The remaining children are born to their married parents, but about a quarter of first marriages end in divorce. It is difficult to know how many children experience the divorce of their parents before they reach eighteen years of age, as the US government no longer collects divorce statistics and divorce estimates vary (Feldhahn 2014). One optimistic estimate put the divorce rate for first marriages at 20–25 percent and for all marriages at 31 percent (Feldhahn 2014), hence a marriage persistence rate of 69–80 percent. Feldhahn argued that the 50 percent divorce rate has been erroneously repeated based on one researcher’s prediction during the divorce revolution that future divorce rates would rise to 50 percent, but the divorce rate has never actually been 50 percent. This has a negative impact on the children. Thus, the proportion of conceived children who are born, born to their married parents, and raised by their parents continuously to maturity is a minority. Reconnecting procreation to sex, marriage, and family is a matter of justice for children.
Environmental Impact
One area that is infrequently discussed is the environmental impact of the widespread use of hormonal contraceptives. Based on data from the Guttmacher Institute, 11 million women aged fifteen to forty-four in the United States are currently using oral or injectable hormonal contraceptives (Guttmacher Institute 2020). A 2015 study reports that 21 percent of reproductive-age women are using a hormonal contraceptive or about 13 million women (Daniels et al. 2015, 1–14). This has resulted in a significant increase in the release of synthetic progestogens (such as levonorgestrel) and synthetic estrogens (such as ethinyl estradiol [EE2]) into the aquatic environment via treated wastewater effluent (Besse and Garric 2009, 3485–94; King et al. 2016, 1378–85). EE2 undergoes first-pass metabolism in the liver, but ∼6 percent of the administered dose is excreted as nonmodified EE2 in the urine and ∼9 percent in the feces (Stanczyk, Archer, and Bhavnani 2013, 706–27). Even at low concentrations (King et al. 2016, 1378–85), these compounds can act as potent endocrine disruptors, affecting the growth, development, and reproduction of exposed aquatic organisms (Tyler, Jobling, and Sumpter 1998, 319–61; Larsson et al. 1999, 91–97). EE2 is one of the most studied synthetic hormones in aquatic environments, for which assessments of environmental concentrations and the quantification of endocrine-related effects have been documented in a range of aquatic species (Purdom et al. 1994, 275–85; Jobling et al. 1998, 2498–506; Kirby et al. 2004, 748–58; Jobling et al. 2006, 32–39). Numerous studies on aquatic organisms have led to the derivation of a predicted no-effect concentration of 0.1 ng/L for EE2 (Caldwell et al. 2012, 1396–406).

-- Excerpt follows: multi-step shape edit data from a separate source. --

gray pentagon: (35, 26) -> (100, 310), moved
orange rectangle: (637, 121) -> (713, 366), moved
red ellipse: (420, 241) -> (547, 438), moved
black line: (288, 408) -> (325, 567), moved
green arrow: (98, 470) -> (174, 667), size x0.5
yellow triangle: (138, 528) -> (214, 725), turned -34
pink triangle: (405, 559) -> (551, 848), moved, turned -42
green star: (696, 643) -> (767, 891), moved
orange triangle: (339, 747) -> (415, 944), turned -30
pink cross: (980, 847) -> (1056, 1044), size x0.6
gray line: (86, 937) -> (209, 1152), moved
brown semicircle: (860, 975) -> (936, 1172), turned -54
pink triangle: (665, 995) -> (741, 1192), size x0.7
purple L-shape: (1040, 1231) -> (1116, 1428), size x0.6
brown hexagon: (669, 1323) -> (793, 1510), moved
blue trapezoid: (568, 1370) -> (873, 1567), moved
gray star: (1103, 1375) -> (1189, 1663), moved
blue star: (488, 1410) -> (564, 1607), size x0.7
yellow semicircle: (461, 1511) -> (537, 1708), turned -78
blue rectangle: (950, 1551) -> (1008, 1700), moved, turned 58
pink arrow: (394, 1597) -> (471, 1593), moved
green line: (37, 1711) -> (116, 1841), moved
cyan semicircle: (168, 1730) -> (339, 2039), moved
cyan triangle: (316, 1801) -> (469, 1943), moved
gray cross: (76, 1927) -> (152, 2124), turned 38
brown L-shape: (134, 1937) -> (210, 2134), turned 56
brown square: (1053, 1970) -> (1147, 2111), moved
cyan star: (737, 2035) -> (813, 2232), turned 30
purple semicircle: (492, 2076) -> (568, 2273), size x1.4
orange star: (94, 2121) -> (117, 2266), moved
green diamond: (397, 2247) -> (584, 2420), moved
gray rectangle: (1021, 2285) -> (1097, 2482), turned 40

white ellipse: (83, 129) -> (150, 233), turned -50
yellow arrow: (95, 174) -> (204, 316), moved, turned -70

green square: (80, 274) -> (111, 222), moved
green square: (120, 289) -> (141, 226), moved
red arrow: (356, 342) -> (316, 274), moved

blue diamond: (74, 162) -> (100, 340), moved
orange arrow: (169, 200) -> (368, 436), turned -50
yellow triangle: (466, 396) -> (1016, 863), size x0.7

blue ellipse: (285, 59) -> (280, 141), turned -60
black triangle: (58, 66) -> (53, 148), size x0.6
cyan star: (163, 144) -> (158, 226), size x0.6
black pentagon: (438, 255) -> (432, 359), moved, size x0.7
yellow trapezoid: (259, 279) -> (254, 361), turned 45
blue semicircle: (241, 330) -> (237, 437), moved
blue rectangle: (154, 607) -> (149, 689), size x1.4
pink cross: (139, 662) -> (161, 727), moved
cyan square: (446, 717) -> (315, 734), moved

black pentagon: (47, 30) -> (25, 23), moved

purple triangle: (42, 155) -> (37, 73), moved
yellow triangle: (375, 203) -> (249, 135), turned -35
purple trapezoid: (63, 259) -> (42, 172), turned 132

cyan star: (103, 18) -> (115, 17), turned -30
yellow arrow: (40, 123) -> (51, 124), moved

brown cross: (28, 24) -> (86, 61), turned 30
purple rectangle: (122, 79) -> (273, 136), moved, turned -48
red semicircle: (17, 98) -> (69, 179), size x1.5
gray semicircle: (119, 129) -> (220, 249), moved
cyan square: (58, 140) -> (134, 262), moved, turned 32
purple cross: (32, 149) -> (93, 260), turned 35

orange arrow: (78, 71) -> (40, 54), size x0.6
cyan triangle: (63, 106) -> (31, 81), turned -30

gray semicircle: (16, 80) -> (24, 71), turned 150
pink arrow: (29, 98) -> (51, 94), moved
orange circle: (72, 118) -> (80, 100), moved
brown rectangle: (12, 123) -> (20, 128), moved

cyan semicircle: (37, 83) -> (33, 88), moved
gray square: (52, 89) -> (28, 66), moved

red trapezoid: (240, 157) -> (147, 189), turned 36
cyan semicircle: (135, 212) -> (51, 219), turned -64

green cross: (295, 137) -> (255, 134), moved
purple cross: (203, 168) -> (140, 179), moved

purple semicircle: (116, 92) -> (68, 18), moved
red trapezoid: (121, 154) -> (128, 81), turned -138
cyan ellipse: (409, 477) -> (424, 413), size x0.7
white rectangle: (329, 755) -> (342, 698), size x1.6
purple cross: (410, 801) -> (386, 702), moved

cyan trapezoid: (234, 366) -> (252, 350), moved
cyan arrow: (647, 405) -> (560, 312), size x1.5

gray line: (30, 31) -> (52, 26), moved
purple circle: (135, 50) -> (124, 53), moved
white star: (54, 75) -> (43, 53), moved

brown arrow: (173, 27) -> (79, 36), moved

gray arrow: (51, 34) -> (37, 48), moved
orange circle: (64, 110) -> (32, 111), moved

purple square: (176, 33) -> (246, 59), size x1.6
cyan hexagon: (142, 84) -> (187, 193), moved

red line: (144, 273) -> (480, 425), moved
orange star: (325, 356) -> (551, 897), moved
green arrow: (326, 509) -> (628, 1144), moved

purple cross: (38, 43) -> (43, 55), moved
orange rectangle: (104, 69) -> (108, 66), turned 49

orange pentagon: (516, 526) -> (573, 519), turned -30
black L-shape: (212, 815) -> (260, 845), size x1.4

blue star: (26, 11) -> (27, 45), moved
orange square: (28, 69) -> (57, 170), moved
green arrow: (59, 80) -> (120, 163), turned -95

In 1993, the first publication to bring attention to the issue of synthetic chemicals mimicking natural estrogen in the environment appeared (Sharpe and Skakkebaek 1993, 1392–95). The study pointed to environmental pollutants, which were having a deleterious effect on male fetuses in utero—via endocrine disruption. These included polychlorinated biphenyls, detergents, dioxins, and hormonal contraceptives. In 1995, another study (Sumpter 1995, 737–42) noted that male fish in twenty-eight rivers across Britain were being “feminized” by pollutants. In 2002, a study was published that focused specifically on the effects of endocrine-disrupting chemicals in the environment (Jobling et al. 2002, 515–24). They demonstrated reduced fertility in fish populations in areas downstream of effluent from sewage plants located along tributaries of the River Thames. In 2007, the results of a seven-year Canadian lake study were published which examined the effects of EE2 (Kidd et al. 2007, 8897–901). The researchers released a quantity of EE2 equivalent to what would come into the waterways via sewage from a city of 200,000 people. They witnessed an immediate feminization and transgendering of male fish, which resulted in the “near extinction” of the fathead minnow population (Kidd et al. 2007, 8897–901). Although the minnow populations neared extinction, they rebounded as soon as the researchers stopped adding EE2 to the lake. A 2006 study from the US Geological Survey on smallmouth bass in the Shenandoah and Monocacy Rivers found that more than 80 percent of all the male bass living in these waterways were growing eggs in their testes (US Fish and Wildlife Service n.d.).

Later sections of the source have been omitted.